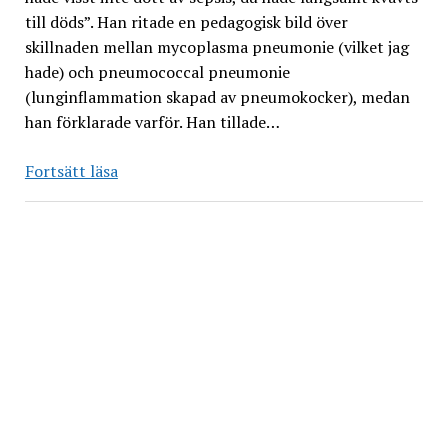
till döds”. Han ritade en pedagogisk bild över
skillnaden mellan mycoplasma pneumonie (vilket jag
hade) och pneumococcal pneumonie
(lunginflammation skapad av pneumokocker), medan
han förklarade varför. Han tillade…
Vad
Fortsätt läsa
jag
är
rädd
för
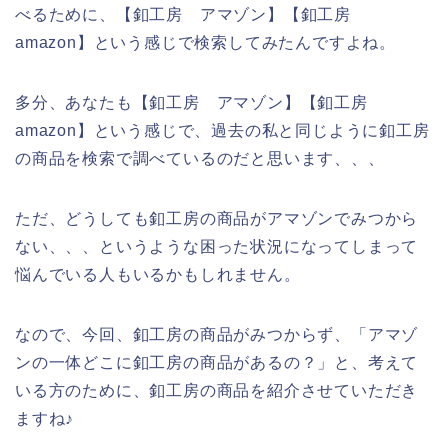
べるために、【釦工房 アマゾン】【釦工房
amazon】という感じで検索してみたんですよね。
多分、あなたも【釦工房 アマゾン】【釦工房
amazon】という感じで、過去の私と同じように釦工房
の商品を検索で調べているのだと思います、、、
ただ、どうしても釦工房の商品がアマゾンでみつから
ない、、、というような困った状況になってしまって
悩んでいる人もいるかもしれません。
なので、今回、釦工房の商品がみつからず、「アマゾ
ンの一体どこに釦工房の商品があるの？」と、考えて
いる方のために、釦工房の商品を紹介させていただき
ますね♪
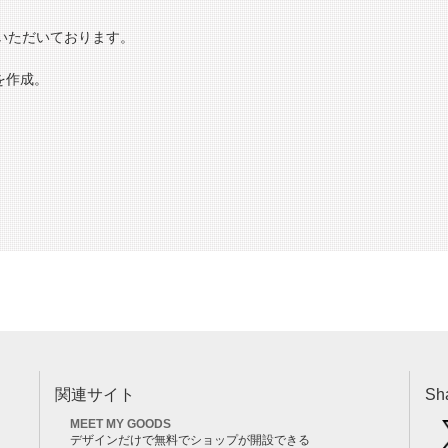
いただいております。
を作成。
関連サイト
Sh
MEET MY GOODS
デザインだけで無料でショップが開設できる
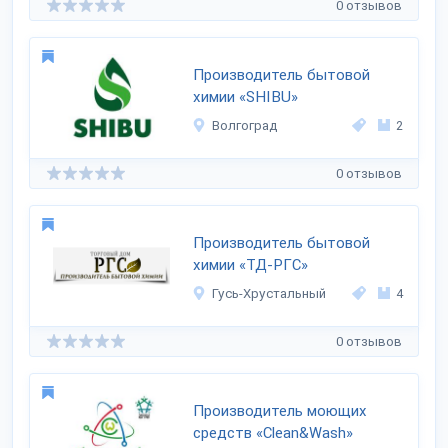
0 отзывов
Производитель бытовой
химии «SHIBU»
Волгоград
2
0 отзывов
Производитель бытовой
химии «ТД-РГС»
Гусь-Хрустальный
4
0 отзывов
Производитель моющих
средств «Clean&Wash»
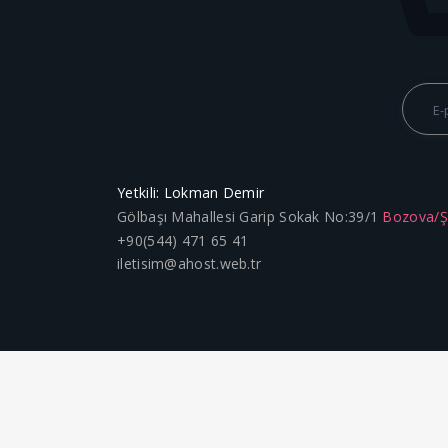
Yetkili: Lokman Demir
Gölbaşı Mahallesi Garip Sokak No:39/1
Bozova/
+90(544) 471 65 41
iletisim@ahost.web.tr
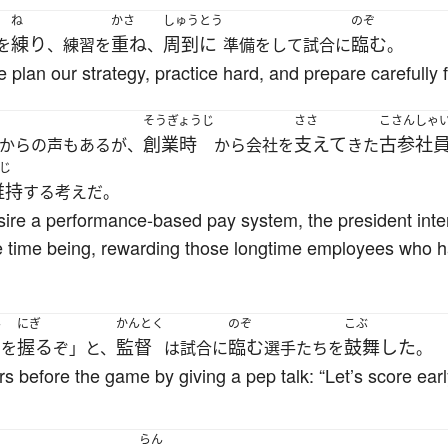
ね
かさ
しゅうとう
のぞ
練り
重ね
周到に
臨む
を
、練習を
、
準備をして試合に
。
we plan our strategy, practice hard, and prepare carefully 
そうぎょうじ
ささ
こさんしゃ
創業時
支えて
古参社
からの声もあるが、
から会社を
きた
じ
維持
する考えだ。
re a performance-based pay system, the president inte
he time being, rewarding those longtime employees who
ん
にぎ
かんとく
のぞ
こぶ
握る
監督
臨む
鼓舞した
を
ぞ」と、
は試合に
選手たちを
。
 before the game by giving a pep talk: “Let’s score earl
らん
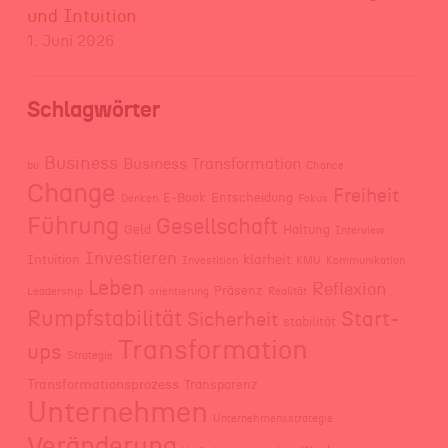
und Intuition
1. Juni 2026
Schlagwörter
Business
Business Transformation
bu
Chance
Change
Freiheit
E-Book
Entscheidung
Denken
Fokus
Führung
Gesellschaft
Geld
Haltung
Interview
Investieren
klarheit
Intuition
Investition
KMU
Kommunikation
Leben
Reflexion
Präsenz
Leadership
orientierung
Realität
Rumpfstabilität
Start-
Sicherheit
stabilität
Transformation
ups
Strategie
Transformationsprozess
Transparenz
Unternehmen
Unternehmensstrategie
Veränderung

====

> _What is required_
What lines of the listing contain the word "Business"? Copy them all.

> _Solution to the exercise_
Business
Business Transformation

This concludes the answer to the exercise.